One of the gentlemen who attended my talk emailed me asking for the slides and also included that truthsolutions.com didn't seem to be up. I checked it remotely, or at least, as best as I could from a state park where you go mainly to get away (meaning low to no cell signal). Server time outs. Of course, I was getting that just trying to hit Google. So I made a note to check it once I got back to "civilization." I did and... same error.

The site was hosted by a friend who at the time had excess capacity and graciously offered hosting. I understood the deal: everything would be best effort, but you get what you pay for. So Monday I ask him about it. His response, "Remember the SAN crash?" I vaguely do.
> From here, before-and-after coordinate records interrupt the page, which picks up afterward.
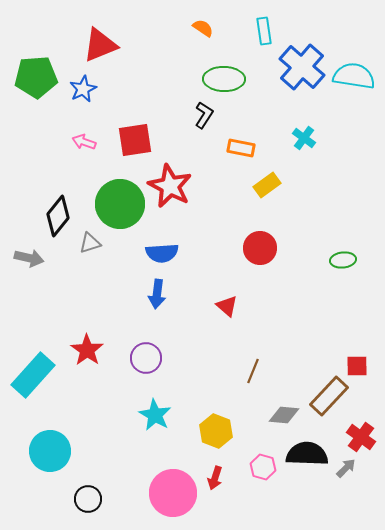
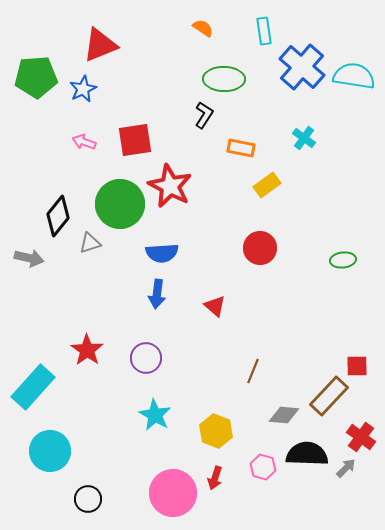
red triangle at (227, 306): moved 12 px left
cyan rectangle at (33, 375): moved 12 px down
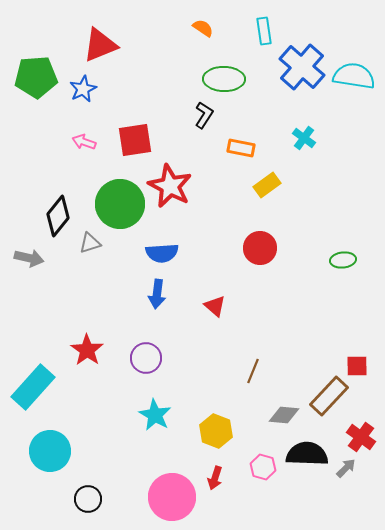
pink circle at (173, 493): moved 1 px left, 4 px down
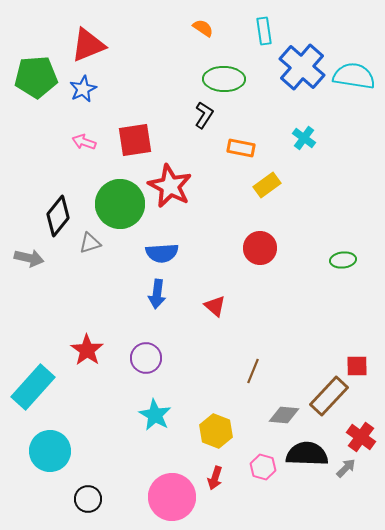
red triangle at (100, 45): moved 12 px left
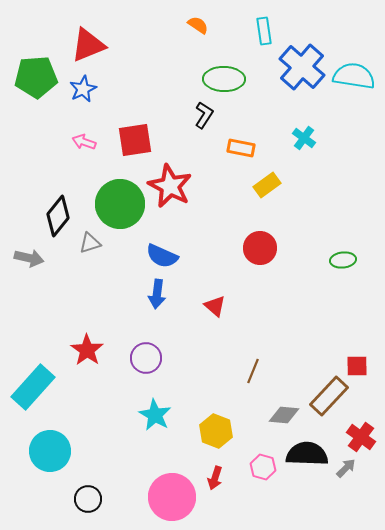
orange semicircle at (203, 28): moved 5 px left, 3 px up
blue semicircle at (162, 253): moved 3 px down; rotated 28 degrees clockwise
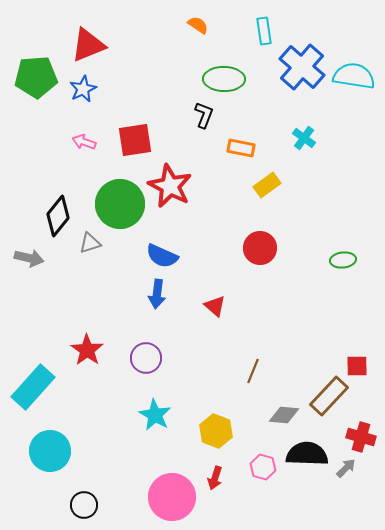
black L-shape at (204, 115): rotated 12 degrees counterclockwise
red cross at (361, 437): rotated 20 degrees counterclockwise
black circle at (88, 499): moved 4 px left, 6 px down
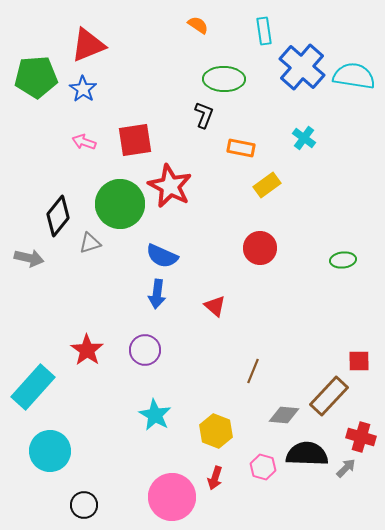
blue star at (83, 89): rotated 12 degrees counterclockwise
purple circle at (146, 358): moved 1 px left, 8 px up
red square at (357, 366): moved 2 px right, 5 px up
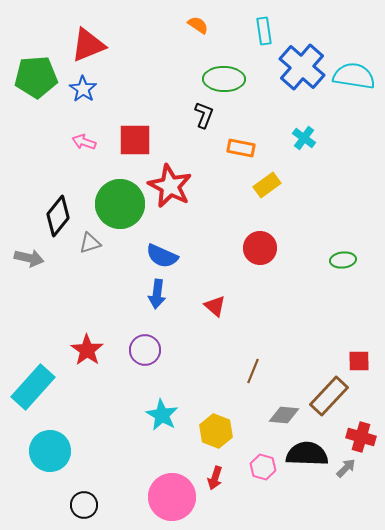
red square at (135, 140): rotated 9 degrees clockwise
cyan star at (155, 415): moved 7 px right
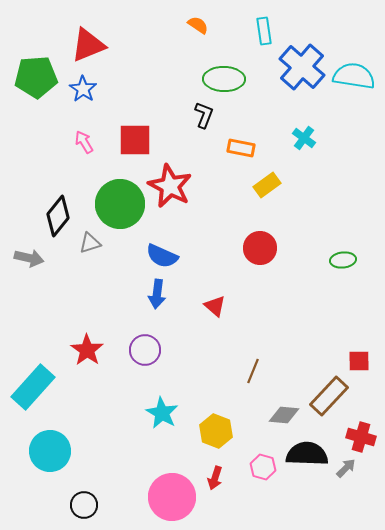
pink arrow at (84, 142): rotated 40 degrees clockwise
cyan star at (162, 415): moved 2 px up
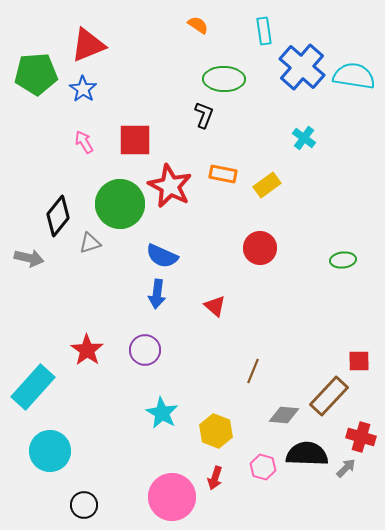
green pentagon at (36, 77): moved 3 px up
orange rectangle at (241, 148): moved 18 px left, 26 px down
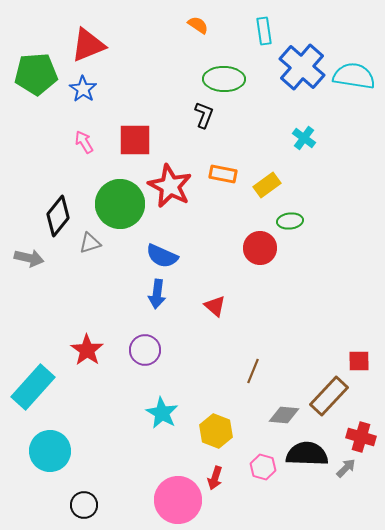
green ellipse at (343, 260): moved 53 px left, 39 px up
pink circle at (172, 497): moved 6 px right, 3 px down
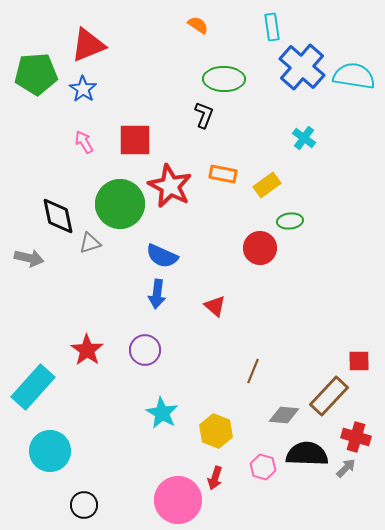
cyan rectangle at (264, 31): moved 8 px right, 4 px up
black diamond at (58, 216): rotated 51 degrees counterclockwise
red cross at (361, 437): moved 5 px left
He had sent an email and I had scanned through it, but didn't think much of it because he's always the type to nail his backups. He's paranoid like that.
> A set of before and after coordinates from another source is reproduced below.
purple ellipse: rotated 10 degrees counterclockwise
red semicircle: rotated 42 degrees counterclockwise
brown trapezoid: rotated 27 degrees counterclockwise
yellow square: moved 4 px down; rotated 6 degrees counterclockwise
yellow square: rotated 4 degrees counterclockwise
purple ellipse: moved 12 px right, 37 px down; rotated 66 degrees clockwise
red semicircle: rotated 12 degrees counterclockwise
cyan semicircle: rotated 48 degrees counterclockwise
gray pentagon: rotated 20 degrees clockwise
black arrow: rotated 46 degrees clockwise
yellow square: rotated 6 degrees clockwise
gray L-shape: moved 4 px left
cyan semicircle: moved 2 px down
He had a couple of drives up and go bad at the same time on the same LUN, thereby taking out that LUN. He had backup jobs for that LUN, but since the LUN was for auxiliary stuff (friends' websites, personal projects, etc.) he hadn't checked the backup in a while. The production LUNs for paying customers was a completely different story. Needless to say, truthsolutions.com was on that "auxiliary" LUN.

In my case, it's no big deal. It was merely a brochure site that I've had a task to update going on 10 months now, which indicates its low priority. I had considered just starting over because the last time I touched the site was probably around 3 years ago. It wasn't exactly a modern marvel of technology or anywhere near up-to-date on me and what I'm doing. This makes that decision easier.

However, it reminded that if you're depending on someone else for your hosting, you need to make sure you have a backup of your site. Years ago, an organization I was with was using a hosting firm for some of the sites that were less critical to that organization. The hosting company's web servers were infected and they were forced to go to backups to recover. However, they hadn't tested their backups in months. Some of the restores took the sites back 6 months, meaning all changes since then had to be re-deployed. Thankfully, the folks who maintained those websites on our side always insisted on keeping local copies of the sites up-to-date. So in our case, our anticipation of an issue meant we were able to bring the sites back up to current relatively quickly. Other customers were not so fortunate. Yes, the firm had backups. Yes, the firm had an SLA on data loss. But the reality was they busted it and if we didn't have a local copy, we'd have been burned. An SLA allows you to recover monetary damages. It doesn't put your web site back.

So the moral is, whether you're talking databases, file systems, or web sites, make sure that if you are in control of your backups, you verify them. If you aren't, figure out a way to make your own backups that you verify those backups.